Deadlines are essential to ensure that the project team produces information at the right time. But fear of financial penalties can be counter-productive
I am advising on a project in the Middle East where, in response to the staged deadlines imposed by a hotel operator, I suggested that the consultants and contractors should agree corresponding deadlines for their own designs. This did not go down well with the consultants.
Concerns were expressed that the contractors would exploit agreed deadlines for their designs. In the view of the lead design consultant, it would be much better to agree only a "reasonable" time for these matters so as to keep the contractors on the back foot.
I was asked for examples of current British practice, so I went first to the JCT "information release schedule". The theory is that contractual deadlines are agreed so as to clarify when levels of additional design detail will be provided to the main contractor during the construction phase. Unfortunately, the JCT schedule has no matching provision in any published consultancy agreement. Also, it does not recognise that information released to the main contractor is often dependent on other information that the main contractor and its subcontractors need to release to the design consultants.
So I turned to NEC3 and its "key dates schedule", which looks more promising. This requires that key dates are agreed in advance for activities of the main contractor and consultants - and obliges each of them to meet these dates.
NEC3 does not specify what constitutes a key date, but the system lends itself to agreeing dates for design releases. It can also fix dates and periods for firming up provisional sums, for agreed access arrangements, for completion of specialist works packages and for handover of sections of the completed works.

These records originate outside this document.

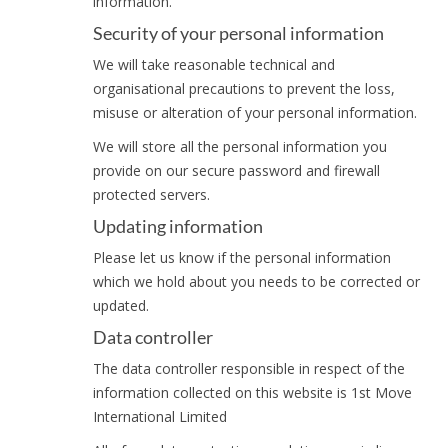
information.
Security of your personal information
We will take reasonable technical and
organisational precautions to prevent the loss,
misuse or alteration of your personal information.
We will store all the personal information you
provide on our secure password and firewall
protected servers.
Updating information
Please let us know if the personal information
which we hold about you needs to be corrected or
updated.
Data controller
The data controller responsible in respect of the
information collected on this website is 1st Move
International Limited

The next question put to me by the Middle East project team was "What is the financial penalty for failing to meet a deadline?" They assumed that a complex system of liquidated damages for consultants and contractors would apply at every stage, and that without this the agreed deadlines were not worth the paper they were written on.

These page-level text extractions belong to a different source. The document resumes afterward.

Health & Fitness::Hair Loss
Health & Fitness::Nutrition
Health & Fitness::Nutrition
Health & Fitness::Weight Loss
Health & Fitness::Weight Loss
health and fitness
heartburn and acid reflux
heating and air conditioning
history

That is not my experience. For example, the PPC2000 partnering timetable and project timetable impose binding deadlines on clients, consultants and contractors, but do not specify liquidated damages for delays. Nevertheless, the agreed deadlines add clarity as to what each party has promised the others and as to what preconditions or obstacles will get in the way. Peer group pressure, with knowledge of the knock-on effect of delays on other team members, has proven a strong incentive for the parties to treat key dates with respect.
Peer group pressure, with knowledge of the knock-on effect of delays, has proven a strong incentive for the parties to treat key dates with respect
Deadlines offer a more efficient system of team-based working than the alternative of referring to "reasonable" periods of time, which keeps contractors and consultants guessing as to when they will get the details they need from each other in order to finish the job.
Of course, agreed deadlines are enforceable contractual obligations - with a right to sue for damages for loss and expense caused by a delay. For a team to work successfully, they need to rely on each other to meet deadlines. So agreed deadlines cannot be optional.
As to the financial consequences of such delays against key dates under NEC3, its clause 25.3 provides some very sharp teeth indeed, which consultants and contractors may find alarming. If the decides that work (including design work) does not meet the required condition for a key date, and if as a result the employer incurs additional cost, such additional cost is payable by the contractor. There is no requirement to consult the contractor in advance and thus no way for the contractor to head off a major liability. The same provision applies to key dates agreed by consultants in clause 23.3 of the NEC professional services contract. This leaves the contractor and consultants vulnerable to the employer recouping whatever money it spends on paying others to do the relevant work whenever a key date is not met.
The problem here is that NEC3, having introduced a valuable technique to pinpoint deadlines for clients, contractors and consultants, is in danger of discouraging the use of its "key dates schedule" for fear of the consequences.
So what is the best way to motivate timely performance? For the client the primary motivation is the loss of amenity if its project is not completed. For consultants a fee structure that incentivises prompt performance is preferable to a straight percentage of project cost. For the main contractor (and its subcontractors) the contractual exclusion of any windfall profit and other benefits (beyond cost recovery) irrespective of the cause of delay can shift their efforts away from arguing about the cause of delay towards minimising its effects.
Fear of agreeing key dates leaves the team in an endless round of arguments as to what constitutes "a reasonable time". Key dates that are binding on clients, consultants and contractors (perhaps without the draconian NEC cost recovery system) offer the way forward when delay is a luxury that a project cannot afford whether it is a Middle East hotel or a sensitive UK sports facility scheduled for 2012.